In one scenario, which I call the Big Gamble, our excited entrepreneur begins to fill napkins, notebooks, and whiteboards with lists and drawings of all the features they would like to build into their exciting new application. They turn all that data into a Request For Proposal (RFP) to recruit a developer to build a giant monolith to their ingenuity. Developers bid on the RFP with big dollar signs in their eyes. Eventually, the application gets launched and then, at last, the target end users get to see it. The users may like it. The users may hate it. Or, the users simply just don't understand it.
A better approach to application development is to work with a reputable developer, often on an hourly basis, to build out something called a Minimum Viable Product. (MVP). An MVP, by definition is just enough of the core features of an idea to express your idea in a way that it can be consumed and evaluated by users. There are several reasons that justify this approach including: return on investment, responsiveness, fail fast philosophy, and code base agility.

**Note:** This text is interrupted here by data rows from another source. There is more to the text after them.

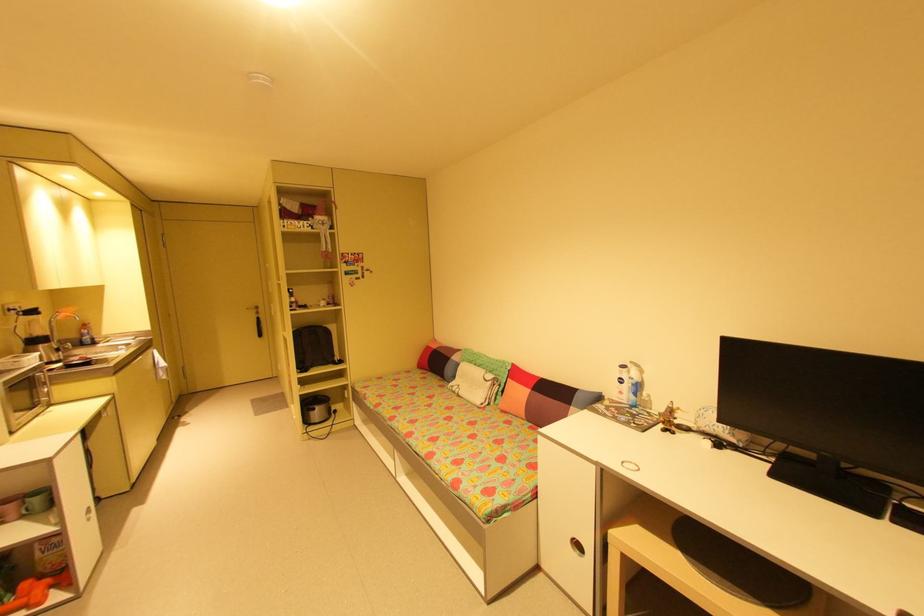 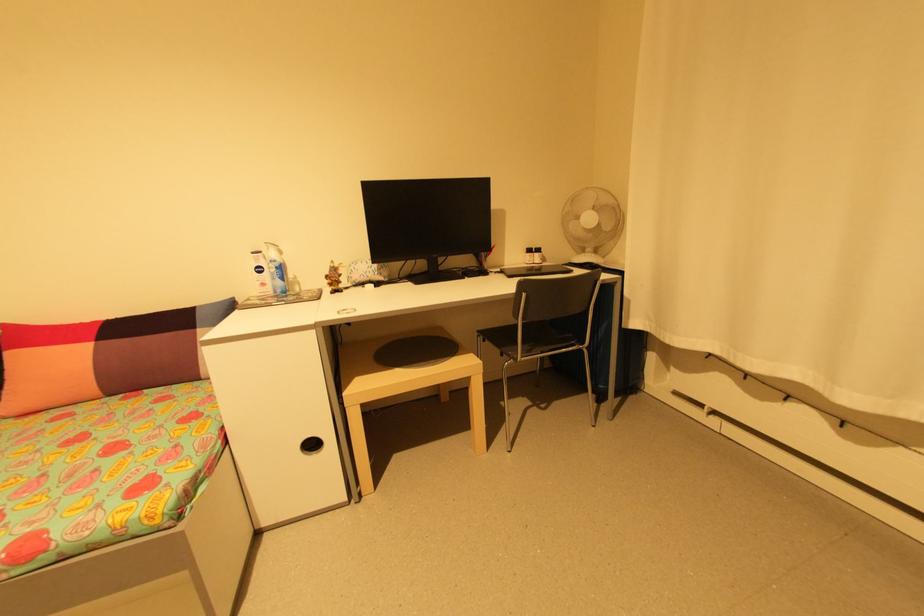 Find the pixel in the second image that matches point 582,546 in the first image.

(317, 446) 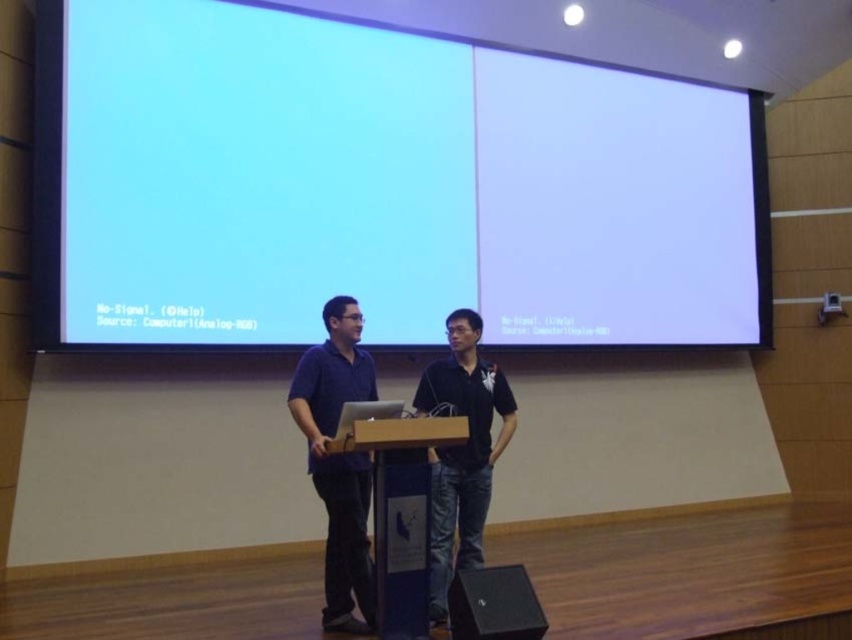 Between dark blue shirt at center and black matte shirt at center, which one is positioned lower?

black matte shirt at center

Can you confirm if dark blue shirt at center is wider than black matte shirt at center?

In fact, dark blue shirt at center might be narrower than black matte shirt at center.

Is point (364, 580) closer to viewer compared to point (436, 536)?

Yes.

In order to click on dark blue shirt at center in this screenshot , I will do `click(338, 461)`.

Where is `white matte projection screen at upper center`? Image resolution: width=852 pixels, height=640 pixels. white matte projection screen at upper center is located at coordinates (383, 186).

Between white matte projection screen at upper center and black matte speaker at lower right, which one has less height?

Standing shorter between the two is black matte speaker at lower right.

Identify the location of white matte projection screen at upper center. This screenshot has width=852, height=640. (383, 186).

This screenshot has height=640, width=852. Find the location of `white matte projection screen at upper center`. white matte projection screen at upper center is located at coordinates (383, 186).

Who is lower down, black matte shirt at center or blue plastic podium at center?

blue plastic podium at center is below.

Is black matte shirt at center to the right of blue plastic podium at center from the viewer's perspective?

Indeed, black matte shirt at center is positioned on the right side of blue plastic podium at center.

You are a GUI agent. You are given a task and a screenshot of the screen. Output one action in this format:
    pyautogui.click(x=<x>, y=<y>)
    Task: Click on the black matte shirt at center
    The image size is (852, 640).
    Given the screenshot: What is the action you would take?
    pyautogui.click(x=461, y=452) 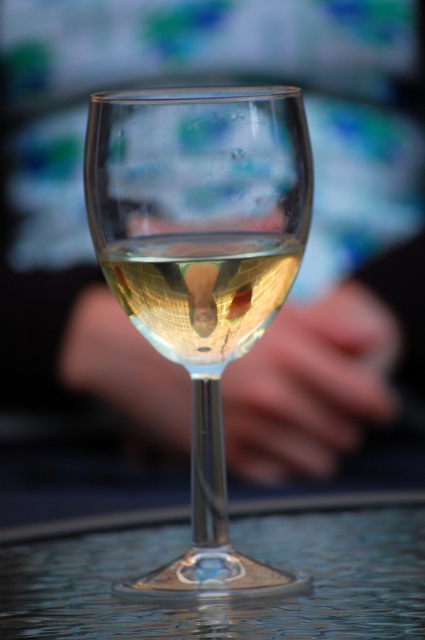 You are standing in a bar and want to place a coaster under the transparent glass wine glass at center. The bartender says the coaster is at coordinate point 0.420, 0.473. Is the coaster already under the glass?

The transparent glass wine glass at center is located at point (x=201, y=268), so the coaster is already under the glass.

You are a bartender trying to clean the transparent glass wine glass at center and the transparent glass at center. Since they are both at the center, how can you tell them apart?

The transparent glass wine glass at center is positioned over the transparent glass at center, so the one below is the transparent glass at center and the one above is the transparent glass wine glass at center. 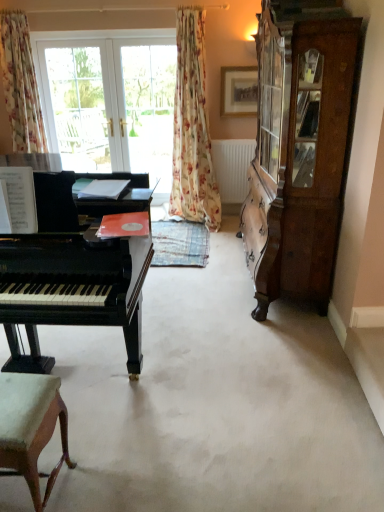 I want to click on empty space that is ontop of white matte radiator at center (from a real-world perspective), so click(230, 137). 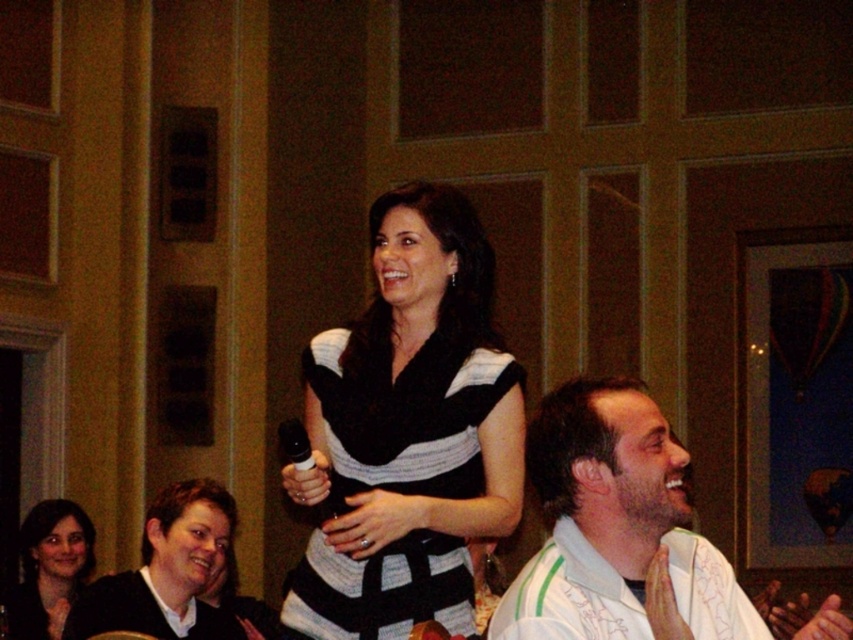 Question: Among these points, which one is farthest from the camera?

Choices:
 (A) (373, 461)
 (B) (218, 560)
 (C) (50, 632)

Answer: (C)

Question: Which object appears farthest from the camera in this image?

Choices:
 (A) black and white striped dress at center
 (B) matte black sweater at lower left
 (C) white textured shirt at lower right
 (D) smooth skin face at lower left

Answer: (D)

Question: Can you confirm if white textured shirt at lower right is positioned to the right of smooth skin face at lower left?

Choices:
 (A) no
 (B) yes

Answer: (B)

Question: Is the position of black and white striped dress at center more distant than that of smooth skin face at lower left?

Choices:
 (A) yes
 (B) no

Answer: (B)

Question: Does matte black sweater at lower left appear on the right side of smooth skin face at lower left?

Choices:
 (A) no
 (B) yes

Answer: (B)

Question: Which object is the farthest from the smooth skin face at lower left?

Choices:
 (A) black and white striped dress at center
 (B) matte black sweater at lower left

Answer: (A)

ROI is the compass used by so many businesses and entrepreneurs to guide their journey through the business world. ROI is a simple formula: (Revenue - Cost) / Cost. There are two ways to increase ROI: Increase revenue or decrease cost. Decreasing cost does more to increase ROI than increasing revenue.
Let's say a $250 investment produces $1000 in revenue. That will produce an ROI of 3. - A $50 increase in revenue increases ROI to 3.2. - A $50 decrease in cost increases ROI to 4.
The strategy of pursuing an MVP is all about decreasing cost.
If our brave entrepreneur has a set amount of money to invest in their new application, the Minimum Viable Product Strategy keeps more cash in reserve to allow the entrepreneur and the developer to respond to feedback from end users and make changes/improvements in the application that bring real value to the entrepreneur, their investors, and their users.
Not all ideas are created equal. Sometimes, it's just not going to workout. An MVP allows our fearless entrepreneur to get up, dust themselves off, and either refresh their vision for their application or to pursue something else entirely. We learn more from failure than we do from success, and the most important lessons, like "don't put all your eggs in one basket" apply to developing a application just as well as anywhere else.
When it comes to developing software, the general rule of thumb is that "every line of code is a liability." You want to write as little code as possible to fulfill the code's function and as few functions as possible to build your MVP. The more code you have written before you start to respond to the market, the more it costs to make changes. The Big Gamble type projects are notorious for having functionality that is literally never, ever, ever used. Only write code that gets the basic needs accomplished and respond from there.